Ce travail photographique est avant tout un essai poétique qui s’articule autour d’une tension, d’une opposition :

D’une part, j’envisage de célébrer la beauté et l’unité du monde méditerranéen – notamment de ses paysages – par une série photographique en noir et blanc qui fera écho au magnifique texte d’Albert Camus Noces à Tipasa.
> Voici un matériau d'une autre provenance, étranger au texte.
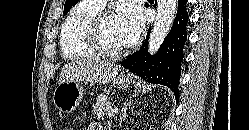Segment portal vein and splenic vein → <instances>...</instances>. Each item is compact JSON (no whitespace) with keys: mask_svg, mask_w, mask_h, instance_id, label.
Returning a JSON list of instances; mask_svg holds the SVG:
<instances>
[{"mask_svg":"<svg viewBox=\"0 0 249 130\" xmlns=\"http://www.w3.org/2000/svg\"><path fill=\"white\" fill-rule=\"evenodd\" d=\"M119 109L118 108H112L111 110L108 111V116L112 117L118 113Z\"/></svg>","mask_w":249,"mask_h":130,"instance_id":"1","label":"portal vein and splenic vein"}]
</instances>
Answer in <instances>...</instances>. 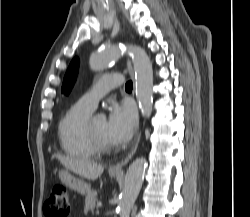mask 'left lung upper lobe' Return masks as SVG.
Returning a JSON list of instances; mask_svg holds the SVG:
<instances>
[{
	"instance_id": "left-lung-upper-lobe-1",
	"label": "left lung upper lobe",
	"mask_w": 250,
	"mask_h": 217,
	"mask_svg": "<svg viewBox=\"0 0 250 217\" xmlns=\"http://www.w3.org/2000/svg\"><path fill=\"white\" fill-rule=\"evenodd\" d=\"M78 67H79V59L76 57L71 61L68 70L65 74L61 89L62 93L66 95L70 93L76 79Z\"/></svg>"
}]
</instances>
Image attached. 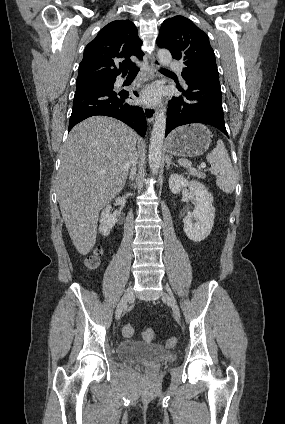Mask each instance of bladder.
<instances>
[{"label":"bladder","instance_id":"obj_1","mask_svg":"<svg viewBox=\"0 0 285 424\" xmlns=\"http://www.w3.org/2000/svg\"><path fill=\"white\" fill-rule=\"evenodd\" d=\"M118 355L121 359L131 362L173 361L176 354L160 345L127 340L120 343Z\"/></svg>","mask_w":285,"mask_h":424}]
</instances>
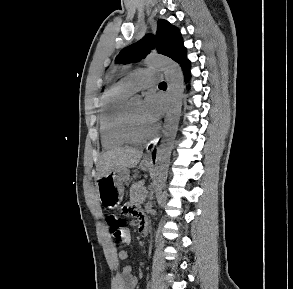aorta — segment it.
I'll use <instances>...</instances> for the list:
<instances>
[{
	"instance_id": "obj_1",
	"label": "aorta",
	"mask_w": 293,
	"mask_h": 289,
	"mask_svg": "<svg viewBox=\"0 0 293 289\" xmlns=\"http://www.w3.org/2000/svg\"><path fill=\"white\" fill-rule=\"evenodd\" d=\"M145 64L150 68L164 71L168 83V108L165 118L162 139L157 148L155 175L153 179L156 194L160 193L167 179L171 151L176 137L184 93V79L180 67L172 60L163 57H148ZM140 100V96H135Z\"/></svg>"
}]
</instances>
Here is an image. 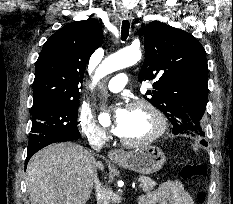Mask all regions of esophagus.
<instances>
[{
    "label": "esophagus",
    "mask_w": 233,
    "mask_h": 204,
    "mask_svg": "<svg viewBox=\"0 0 233 204\" xmlns=\"http://www.w3.org/2000/svg\"><path fill=\"white\" fill-rule=\"evenodd\" d=\"M122 16L124 19L131 20L132 14L129 11H124L122 13ZM126 156V153L122 149H114L109 152V158L113 161H118L124 159Z\"/></svg>",
    "instance_id": "obj_1"
}]
</instances>
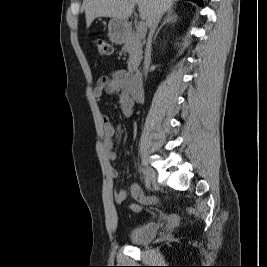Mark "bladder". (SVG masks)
Returning <instances> with one entry per match:
<instances>
[{"label": "bladder", "mask_w": 267, "mask_h": 267, "mask_svg": "<svg viewBox=\"0 0 267 267\" xmlns=\"http://www.w3.org/2000/svg\"><path fill=\"white\" fill-rule=\"evenodd\" d=\"M159 230V224L155 222L146 223L134 229L129 235V240L133 245H144L153 240Z\"/></svg>", "instance_id": "obj_1"}]
</instances>
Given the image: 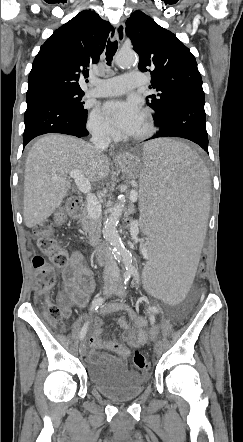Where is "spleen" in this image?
Returning a JSON list of instances; mask_svg holds the SVG:
<instances>
[{"label":"spleen","instance_id":"1","mask_svg":"<svg viewBox=\"0 0 243 442\" xmlns=\"http://www.w3.org/2000/svg\"><path fill=\"white\" fill-rule=\"evenodd\" d=\"M139 160L142 235L150 242L141 291H150L164 307H183L206 234L208 173L194 150L171 139L147 143Z\"/></svg>","mask_w":243,"mask_h":442}]
</instances>
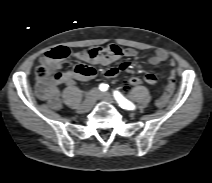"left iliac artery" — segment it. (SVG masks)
Listing matches in <instances>:
<instances>
[{"label": "left iliac artery", "instance_id": "obj_1", "mask_svg": "<svg viewBox=\"0 0 212 183\" xmlns=\"http://www.w3.org/2000/svg\"><path fill=\"white\" fill-rule=\"evenodd\" d=\"M113 95H114V98L116 99V101L118 102V104L123 109H127V110L135 109V105L132 102H130L129 100H127L120 92L114 91Z\"/></svg>", "mask_w": 212, "mask_h": 183}]
</instances>
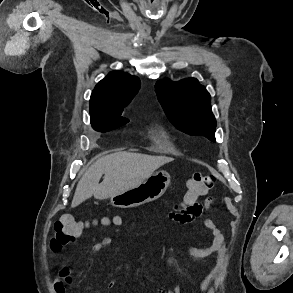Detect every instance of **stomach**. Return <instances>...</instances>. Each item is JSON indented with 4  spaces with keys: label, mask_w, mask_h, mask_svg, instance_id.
Instances as JSON below:
<instances>
[{
    "label": "stomach",
    "mask_w": 293,
    "mask_h": 293,
    "mask_svg": "<svg viewBox=\"0 0 293 293\" xmlns=\"http://www.w3.org/2000/svg\"><path fill=\"white\" fill-rule=\"evenodd\" d=\"M169 184L170 175L167 172H155L138 186L111 197V204L118 208L140 206L160 198Z\"/></svg>",
    "instance_id": "1"
}]
</instances>
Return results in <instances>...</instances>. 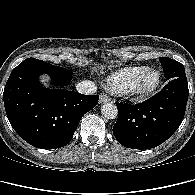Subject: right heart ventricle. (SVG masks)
<instances>
[{
  "mask_svg": "<svg viewBox=\"0 0 195 195\" xmlns=\"http://www.w3.org/2000/svg\"><path fill=\"white\" fill-rule=\"evenodd\" d=\"M145 68L143 66L126 67L112 73L107 79L108 89L117 94L126 93L133 79Z\"/></svg>",
  "mask_w": 195,
  "mask_h": 195,
  "instance_id": "1",
  "label": "right heart ventricle"
}]
</instances>
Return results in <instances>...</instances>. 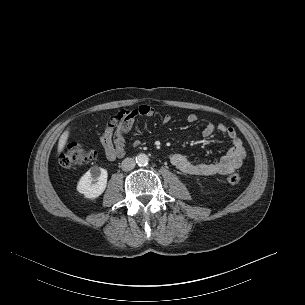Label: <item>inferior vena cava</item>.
I'll list each match as a JSON object with an SVG mask.
<instances>
[{"mask_svg": "<svg viewBox=\"0 0 305 305\" xmlns=\"http://www.w3.org/2000/svg\"><path fill=\"white\" fill-rule=\"evenodd\" d=\"M135 161L132 158H125L122 161L121 167L123 171H130L135 167Z\"/></svg>", "mask_w": 305, "mask_h": 305, "instance_id": "inferior-vena-cava-1", "label": "inferior vena cava"}]
</instances>
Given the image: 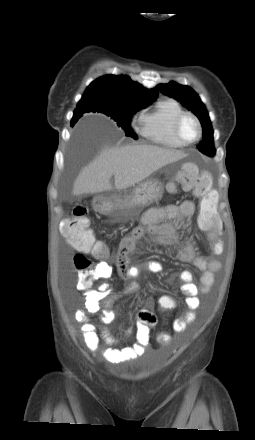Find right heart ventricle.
Listing matches in <instances>:
<instances>
[{"label": "right heart ventricle", "mask_w": 255, "mask_h": 440, "mask_svg": "<svg viewBox=\"0 0 255 440\" xmlns=\"http://www.w3.org/2000/svg\"><path fill=\"white\" fill-rule=\"evenodd\" d=\"M183 112L182 105L176 99L159 100L152 109L141 116V135L147 140L167 148H183L185 145L177 140L173 132L174 122Z\"/></svg>", "instance_id": "obj_1"}]
</instances>
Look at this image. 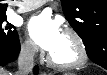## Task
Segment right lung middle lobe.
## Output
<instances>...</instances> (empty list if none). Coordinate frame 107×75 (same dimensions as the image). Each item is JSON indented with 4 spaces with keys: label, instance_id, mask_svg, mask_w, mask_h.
I'll use <instances>...</instances> for the list:
<instances>
[{
    "label": "right lung middle lobe",
    "instance_id": "right-lung-middle-lobe-1",
    "mask_svg": "<svg viewBox=\"0 0 107 75\" xmlns=\"http://www.w3.org/2000/svg\"><path fill=\"white\" fill-rule=\"evenodd\" d=\"M7 17L5 15L0 16V44L10 43L18 36L14 26L6 22Z\"/></svg>",
    "mask_w": 107,
    "mask_h": 75
}]
</instances>
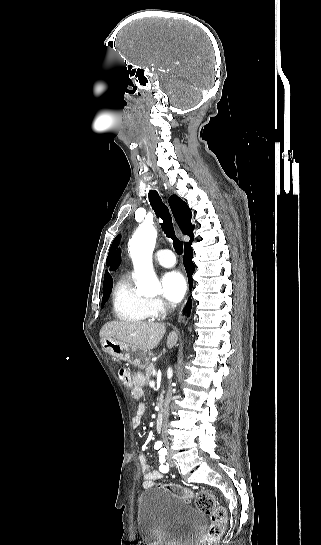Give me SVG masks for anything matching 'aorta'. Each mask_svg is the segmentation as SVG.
I'll return each mask as SVG.
<instances>
[{
	"instance_id": "1",
	"label": "aorta",
	"mask_w": 321,
	"mask_h": 545,
	"mask_svg": "<svg viewBox=\"0 0 321 545\" xmlns=\"http://www.w3.org/2000/svg\"><path fill=\"white\" fill-rule=\"evenodd\" d=\"M157 231L154 226L142 224L129 241V252L137 277V290L141 294L156 295L160 286L152 267V253Z\"/></svg>"
}]
</instances>
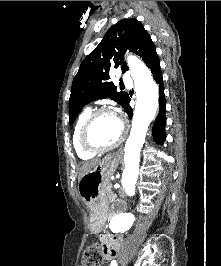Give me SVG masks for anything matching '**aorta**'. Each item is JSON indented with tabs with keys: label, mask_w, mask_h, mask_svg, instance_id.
I'll return each instance as SVG.
<instances>
[{
	"label": "aorta",
	"mask_w": 221,
	"mask_h": 266,
	"mask_svg": "<svg viewBox=\"0 0 221 266\" xmlns=\"http://www.w3.org/2000/svg\"><path fill=\"white\" fill-rule=\"evenodd\" d=\"M127 63L134 80L136 92V106L134 110L132 128L124 147L125 168L122 174V185L128 196L135 194V187L139 175L140 152L145 142L146 133L158 110L159 89L150 70L135 56H128ZM134 217L130 213H121L110 222L112 232L128 230Z\"/></svg>",
	"instance_id": "obj_1"
}]
</instances>
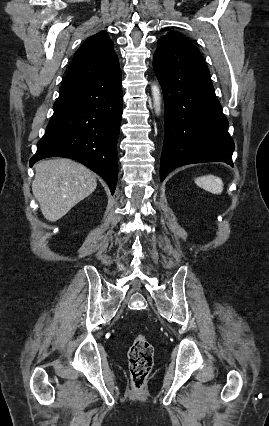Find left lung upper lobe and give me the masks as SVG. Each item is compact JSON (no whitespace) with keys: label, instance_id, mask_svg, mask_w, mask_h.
Segmentation results:
<instances>
[{"label":"left lung upper lobe","instance_id":"obj_1","mask_svg":"<svg viewBox=\"0 0 269 426\" xmlns=\"http://www.w3.org/2000/svg\"><path fill=\"white\" fill-rule=\"evenodd\" d=\"M160 39L175 41V42L191 43L186 36H184L183 34L179 32H169L165 36H162Z\"/></svg>","mask_w":269,"mask_h":426}]
</instances>
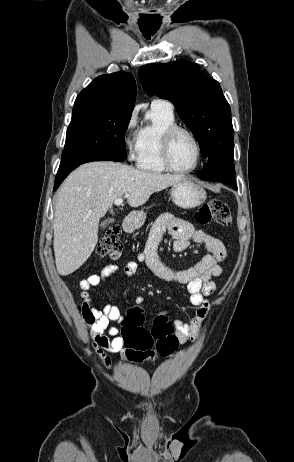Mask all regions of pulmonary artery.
<instances>
[{"mask_svg": "<svg viewBox=\"0 0 294 462\" xmlns=\"http://www.w3.org/2000/svg\"><path fill=\"white\" fill-rule=\"evenodd\" d=\"M152 105H162L173 110V105L167 100L155 99L152 101Z\"/></svg>", "mask_w": 294, "mask_h": 462, "instance_id": "pulmonary-artery-1", "label": "pulmonary artery"}]
</instances>
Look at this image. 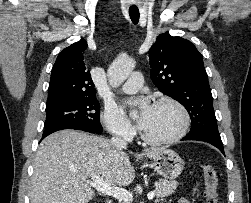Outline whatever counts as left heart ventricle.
I'll return each mask as SVG.
<instances>
[{
    "instance_id": "left-heart-ventricle-1",
    "label": "left heart ventricle",
    "mask_w": 251,
    "mask_h": 203,
    "mask_svg": "<svg viewBox=\"0 0 251 203\" xmlns=\"http://www.w3.org/2000/svg\"><path fill=\"white\" fill-rule=\"evenodd\" d=\"M180 112L172 105L153 106L142 131L153 139H164L174 135L181 126Z\"/></svg>"
}]
</instances>
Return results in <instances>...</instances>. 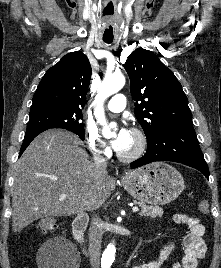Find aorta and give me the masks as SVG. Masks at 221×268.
Masks as SVG:
<instances>
[{
    "mask_svg": "<svg viewBox=\"0 0 221 268\" xmlns=\"http://www.w3.org/2000/svg\"><path fill=\"white\" fill-rule=\"evenodd\" d=\"M125 85V77L122 74H115L111 76H107L101 83L98 94L95 99L96 109L95 116L100 125L103 126L102 134L105 137L111 135V127L107 124L103 104L104 101L111 95L120 91ZM115 246L113 244H109L104 252V259L108 264H111L115 257Z\"/></svg>",
    "mask_w": 221,
    "mask_h": 268,
    "instance_id": "aorta-1",
    "label": "aorta"
}]
</instances>
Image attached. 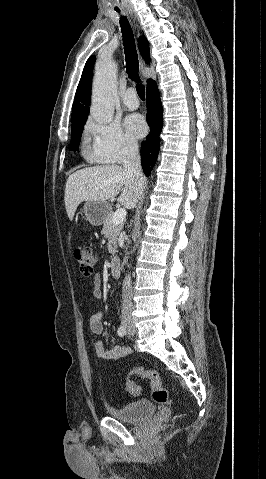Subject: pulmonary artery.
I'll list each match as a JSON object with an SVG mask.
<instances>
[{
	"label": "pulmonary artery",
	"instance_id": "obj_1",
	"mask_svg": "<svg viewBox=\"0 0 266 479\" xmlns=\"http://www.w3.org/2000/svg\"><path fill=\"white\" fill-rule=\"evenodd\" d=\"M123 102L130 110H134L139 107V100L136 91L133 88L127 89L123 97Z\"/></svg>",
	"mask_w": 266,
	"mask_h": 479
}]
</instances>
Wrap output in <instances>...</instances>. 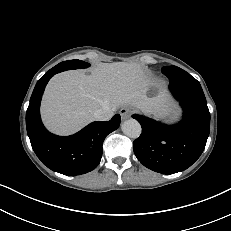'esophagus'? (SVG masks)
<instances>
[{
  "label": "esophagus",
  "instance_id": "obj_1",
  "mask_svg": "<svg viewBox=\"0 0 231 231\" xmlns=\"http://www.w3.org/2000/svg\"><path fill=\"white\" fill-rule=\"evenodd\" d=\"M132 112V108L128 106L122 107L119 111L122 119H128L131 116Z\"/></svg>",
  "mask_w": 231,
  "mask_h": 231
}]
</instances>
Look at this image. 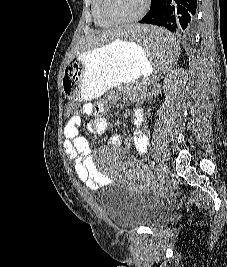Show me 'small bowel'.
Here are the masks:
<instances>
[{
    "instance_id": "1",
    "label": "small bowel",
    "mask_w": 227,
    "mask_h": 267,
    "mask_svg": "<svg viewBox=\"0 0 227 267\" xmlns=\"http://www.w3.org/2000/svg\"><path fill=\"white\" fill-rule=\"evenodd\" d=\"M103 103H85L81 107L80 113L77 116H71L63 130L66 155L74 161L75 172L88 188L98 190L107 183L108 177L101 173L95 162L90 157V147L88 140L79 133V126L83 120H89L87 128L94 134H103L108 129V120L100 114L105 112ZM134 131L127 140L136 152L140 155L145 154L148 147V138L141 130L143 125V115L140 110L132 112ZM122 141L120 135H113L111 143L118 146Z\"/></svg>"
}]
</instances>
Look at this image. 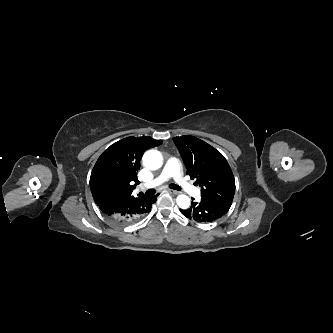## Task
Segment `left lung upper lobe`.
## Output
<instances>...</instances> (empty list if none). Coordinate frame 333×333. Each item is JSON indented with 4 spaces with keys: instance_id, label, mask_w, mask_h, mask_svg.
<instances>
[{
    "instance_id": "obj_1",
    "label": "left lung upper lobe",
    "mask_w": 333,
    "mask_h": 333,
    "mask_svg": "<svg viewBox=\"0 0 333 333\" xmlns=\"http://www.w3.org/2000/svg\"><path fill=\"white\" fill-rule=\"evenodd\" d=\"M191 179H197L202 198L231 205L235 193L232 170L215 148L194 136L174 137Z\"/></svg>"
}]
</instances>
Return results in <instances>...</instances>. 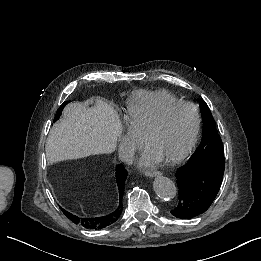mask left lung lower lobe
<instances>
[{
	"mask_svg": "<svg viewBox=\"0 0 261 261\" xmlns=\"http://www.w3.org/2000/svg\"><path fill=\"white\" fill-rule=\"evenodd\" d=\"M224 170V157L192 155L175 174L178 204L171 214L179 219H189L207 211L220 190Z\"/></svg>",
	"mask_w": 261,
	"mask_h": 261,
	"instance_id": "0a47b994",
	"label": "left lung lower lobe"
}]
</instances>
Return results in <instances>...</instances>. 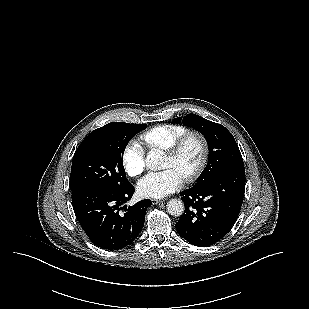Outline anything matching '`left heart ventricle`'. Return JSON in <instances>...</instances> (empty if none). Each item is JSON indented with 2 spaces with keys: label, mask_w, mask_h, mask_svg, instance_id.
<instances>
[{
  "label": "left heart ventricle",
  "mask_w": 309,
  "mask_h": 309,
  "mask_svg": "<svg viewBox=\"0 0 309 309\" xmlns=\"http://www.w3.org/2000/svg\"><path fill=\"white\" fill-rule=\"evenodd\" d=\"M202 155L201 144L198 139L191 138L184 145L176 158L165 156L163 168L174 169L182 178L191 173L199 164Z\"/></svg>",
  "instance_id": "left-heart-ventricle-1"
}]
</instances>
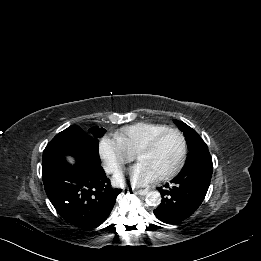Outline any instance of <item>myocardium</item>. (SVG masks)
Returning a JSON list of instances; mask_svg holds the SVG:
<instances>
[{"label":"myocardium","mask_w":261,"mask_h":261,"mask_svg":"<svg viewBox=\"0 0 261 261\" xmlns=\"http://www.w3.org/2000/svg\"><path fill=\"white\" fill-rule=\"evenodd\" d=\"M168 133H175L179 136L180 141H181V154L180 157L176 163V165L167 173L162 174L160 176H157L156 178L158 180H168L172 177H174L183 167L185 160H186V155H187V142L186 139L183 135V133L176 129V128H167L156 135H154L145 145H143L136 153H135V158L138 159L139 156L148 153L154 149L156 146L157 142L166 134Z\"/></svg>","instance_id":"1"}]
</instances>
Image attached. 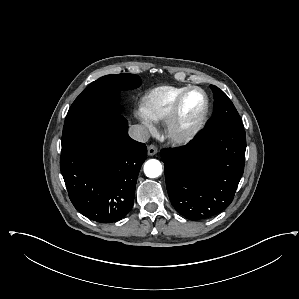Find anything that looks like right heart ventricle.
<instances>
[{
  "instance_id": "e07e8e85",
  "label": "right heart ventricle",
  "mask_w": 299,
  "mask_h": 299,
  "mask_svg": "<svg viewBox=\"0 0 299 299\" xmlns=\"http://www.w3.org/2000/svg\"><path fill=\"white\" fill-rule=\"evenodd\" d=\"M187 87L160 86L147 92L141 100V113L149 122L166 119L178 95Z\"/></svg>"
}]
</instances>
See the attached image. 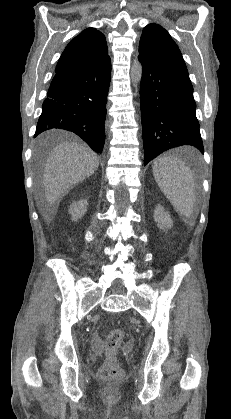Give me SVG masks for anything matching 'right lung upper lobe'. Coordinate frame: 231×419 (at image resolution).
Listing matches in <instances>:
<instances>
[{
  "instance_id": "1",
  "label": "right lung upper lobe",
  "mask_w": 231,
  "mask_h": 419,
  "mask_svg": "<svg viewBox=\"0 0 231 419\" xmlns=\"http://www.w3.org/2000/svg\"><path fill=\"white\" fill-rule=\"evenodd\" d=\"M110 61L103 33L87 28L73 38L63 51L55 71L100 66Z\"/></svg>"
}]
</instances>
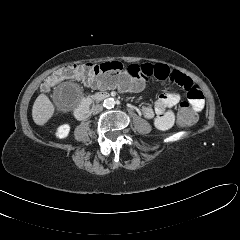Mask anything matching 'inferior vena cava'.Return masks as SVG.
<instances>
[{
  "instance_id": "obj_1",
  "label": "inferior vena cava",
  "mask_w": 240,
  "mask_h": 240,
  "mask_svg": "<svg viewBox=\"0 0 240 240\" xmlns=\"http://www.w3.org/2000/svg\"><path fill=\"white\" fill-rule=\"evenodd\" d=\"M102 109H103L102 105L98 104V105H95V106L92 107L91 112L93 114H98L99 112L102 111Z\"/></svg>"
}]
</instances>
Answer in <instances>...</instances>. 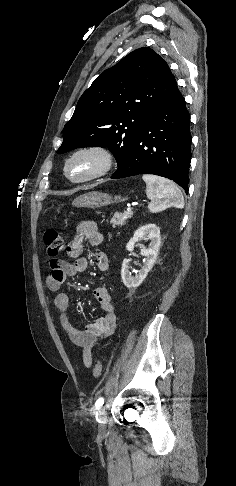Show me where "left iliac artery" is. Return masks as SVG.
Here are the masks:
<instances>
[{"mask_svg": "<svg viewBox=\"0 0 236 486\" xmlns=\"http://www.w3.org/2000/svg\"><path fill=\"white\" fill-rule=\"evenodd\" d=\"M103 403H104V399L101 397V398H99V399L96 401V403H95V407H96V408H99V407H101V406L103 405Z\"/></svg>", "mask_w": 236, "mask_h": 486, "instance_id": "left-iliac-artery-1", "label": "left iliac artery"}]
</instances>
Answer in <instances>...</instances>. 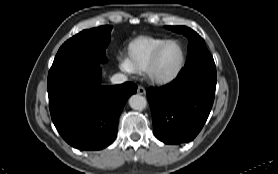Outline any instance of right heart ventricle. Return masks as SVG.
Returning a JSON list of instances; mask_svg holds the SVG:
<instances>
[{"label": "right heart ventricle", "instance_id": "1", "mask_svg": "<svg viewBox=\"0 0 278 174\" xmlns=\"http://www.w3.org/2000/svg\"><path fill=\"white\" fill-rule=\"evenodd\" d=\"M164 41L166 39L150 36H142L133 40L128 46V59L134 71H146L153 52Z\"/></svg>", "mask_w": 278, "mask_h": 174}]
</instances>
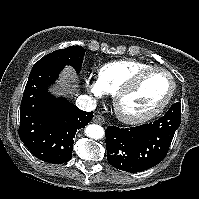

En contrepoint, je veux évoquer de manière presque subliminale la question de la limite, de la frontière, de la propriété comme une remise en cause de ce paradis perdu. L’exposition sera envisagée comme une installation poétique visant à émouvoir mais aussi sensibiliser aux fragiles équilibres du territoire méditerranéen.

Bertrand Perret

 

«[…]

Des collines s’encadraient entre les arbres et, plus loin encore, un liséré de mer au-dessus duquel le ciel, comme une voile en panne, reposait de toute sa tendresse.

[…]

C’est la mélodie du monde qui parvient jusqu’à nous : coteaux plantés de pins et de cyprès, ou bien la mer qui roule ses chiens blancs à une vingtaine de mètres ».

Noces à Tipasa, Albert Camus

 

Hommage à une terre commune… d’après Camus

« Le monde méditerranéen »…

Ces mots qui guident mon projet photographique sont porteurs d’un vaste imaginaire et d’un foisonnement de sensations profondes : lumières crues, senteurs sauvages, paysages arides, visages creusés de soleil.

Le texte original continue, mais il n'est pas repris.